Opinion
Civil Action No. 00-0167-BH-S
July 13, 2000
JUDGMENT
It is ORDERED, ADJUDGED and DECREED that JUDGMENT be and is hereby entered in favor of the defendant, William Timothy Welch, individually and as personal representative of the Estate of Mary Ervin Collins Welch, and against the plaintiff Michael E. Ledkins, the plaintiff to have and recover nothing of the defendant. Costs are taxed against the plaintiff.
FINDINGS OF FACT; CONCLUSIONS OF LAW AND ORDER
This action is before the Court on defendant's motion for summary judgment (Docs. 6 and 7) and motion for the award of attorney's fees and costs (Docs 11 and 12) pursuant to Ala. Code § 12-19-271, et seq., (1995) (commonly referred to as the Alabama Litigation Accountability Act). The plaintiff, Michael E. Ledkins, filed his complaint seeking specific performance of an alleged contract to sell real property. The defendant, William T. Welch, individually and as the personal representative of his mother's estate, pleaded as a defense the Statute of Frauds.

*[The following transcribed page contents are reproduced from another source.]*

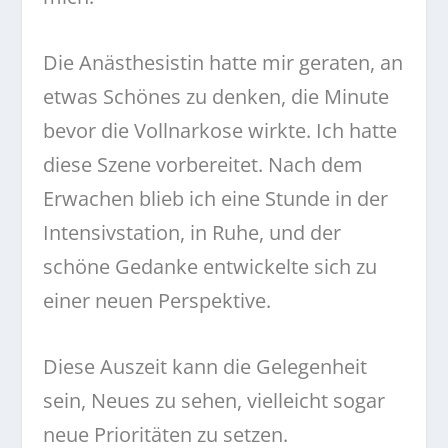
Die Anästhesistin hatte mir geraten, an
etwas Schönes zu denken, die Minute
bevor die Vollnarkose wirkte. Ich hatte
diese Szene vorbereitet. Nach dem
Erwachen blieb ich eine Stunde in der
Intensivstation, in Ruhe, und der
schöne Gedanke entwickelte sich zu
einer neuen Perspektive.
Diese Auszeit kann die Gelegenheit
sein, Neues zu sehen, vielleicht sogar
neue Prioritäten zu setzen.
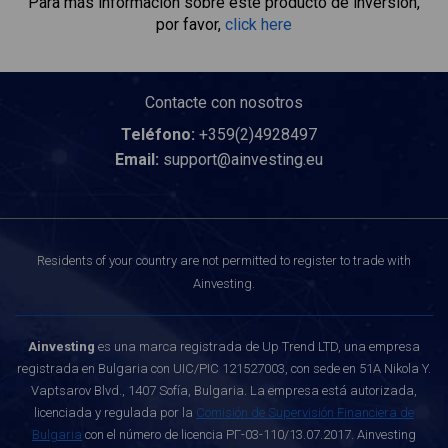
Para más información sobre este producto de inversión,
por favor,
click here
Contacte con nosotros
Teléfono:
+359(2)4928497
Email:
support@ainvesting.eu
Residents of your country are not permitted to register to trade with
Ainvesting.
Ainvesting
es una marca registrada de Up Trend LTD, una empresa
registrada en Bulgaria con UIC/PIC 121527003, con sede en 51A Nikola Y.
Vaptsarov Blvd., 1407 Sofía, Bulgaria. La empresa está autorizada,
licenciada y regulada por la
Comisión de Supervisión Financiera de
Bulgaria
con el número de licencia РГ-03-110/13.07.2017. Ainvesting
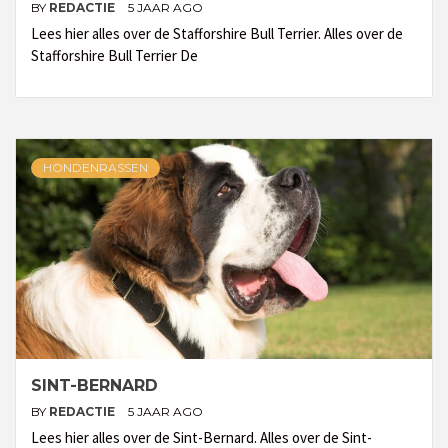
BY
REDACTIE
5 JAAR AGO
Lees hier alles over de Stafforshire Bull Terrier. Alles over de
Stafforshire Bull Terrier De
HONDENRASSEN
SINT-BERNARD
BY
REDACTIE
5 JAAR AGO
Lees hier alles over de Sint-Bernard. Alles over de Sint-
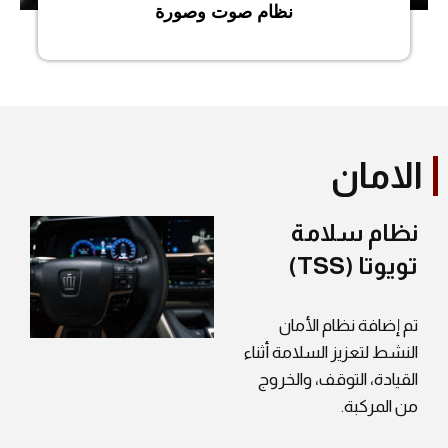
نظام صوت وصورة
الامان
نظام سلامة
تويوتا (TSS)
تم إضافة نظام الأمان
النشط لتعزيز السلامة أثناء
القيادة، التوقف، والخروج
من المركبة.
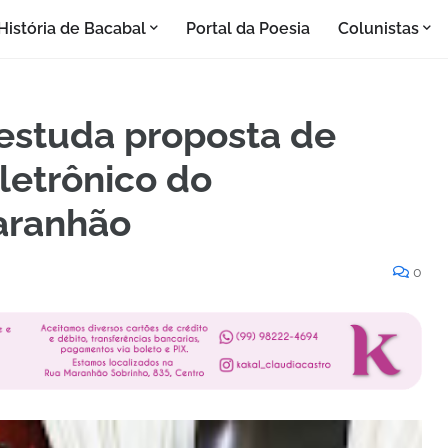
História de Bacabal
Portal da Poesia
Colunistas
 estuda proposta de
eletrônico do
Maranhão
0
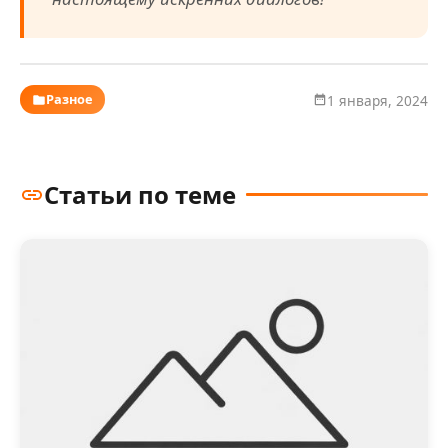
Разное
1 января, 2024
Статьи по теме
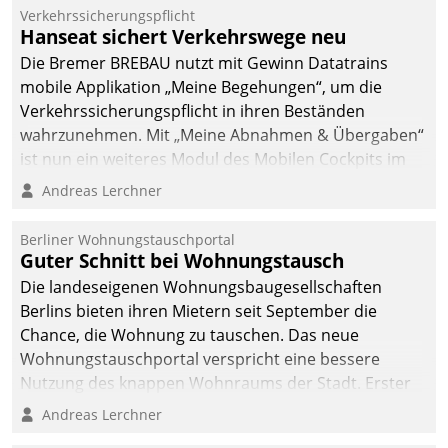
Verkehrssicherungspflicht
Hanseat sichert Verkehrswege neu
Die Bremer BREBAU nutzt mit Gewinn Datatrains
mobile Applikation „Meine Begehungen“, um die
Verkehrssicherungspflicht in ihren Beständen
wahrzunehmen. Mit „Meine Abnahmen & Übergaben“
ist nun ein weiteres Modul des Mobilen Cockpits im
Einsatz.
Andreas Lerchner
Berliner Wohnungstauschportal
Guter Schnitt bei Wohnungstausch
Die landeseigenen Wohnungsbaugesellschaften
Berlins bieten ihren Mietern seit September die
Chance, die Wohnung zu tauschen. Das neue
Wohnungstauschportal verspricht eine bessere
Nutzung des knappen Wohnraums der Stadt. Erster
Anwendungsfall für Datatrains Lösung API-Hub mit
Andreas Lerchner
Schnittstellen zu den ERP-Systemen der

Plaintiffs response in opposition to this motion for summary judgment was accompanied by a motion for leave to amend the complaint (Doc. 15) to add a second count for breach of contract. The defendant advised the Court in writing (Doc. 17) that he did not oppose plaintiffs motion to amend but nonetheless moved to dismiss the added Count Two for the same reasons set forth in the pending motion for summary judgment. Specifically, the defendant contends, and this Court agrees, that plaintiffs Count Two alleges a breach of the same contract for the purchase of land which is at issue in Count One, the only difference being that plaintiff seeks specific performance in Count One and damages in Count Two. In view of the circumstances, it is first ORDERED that plaintiffs motion to amend to add Count Two be and is hereby GRANTED and that defendant's motion for summary judgment is deemed to relate to plaintiffs complaint as so amended.
Upon consideration of the motion for summary judgment as amended (Doc. 17) to include Count Two of the amended complaint, plaintiffs response in opposition thereto (Doc. 14), defendant's reply (Doc. 18) and all other pertinent portions of the record, the Court concludes that the motion for summary judgment is due to be granted.
FINDINGS OF FACT
Based on the parties stipulations and the Court's review of the testimonial and documentary evidence proffered in support of and opposition to the motion and all other pertinent portions of the record, the Court finds as follows:
1. The plaintiff, Michael E. Ledkins ("Ledkins") is a resident of the State of Alabama. The defendant, William T. Welch ("Welch"), is a resident of the State of Colorado, both in his individual and representative capacity.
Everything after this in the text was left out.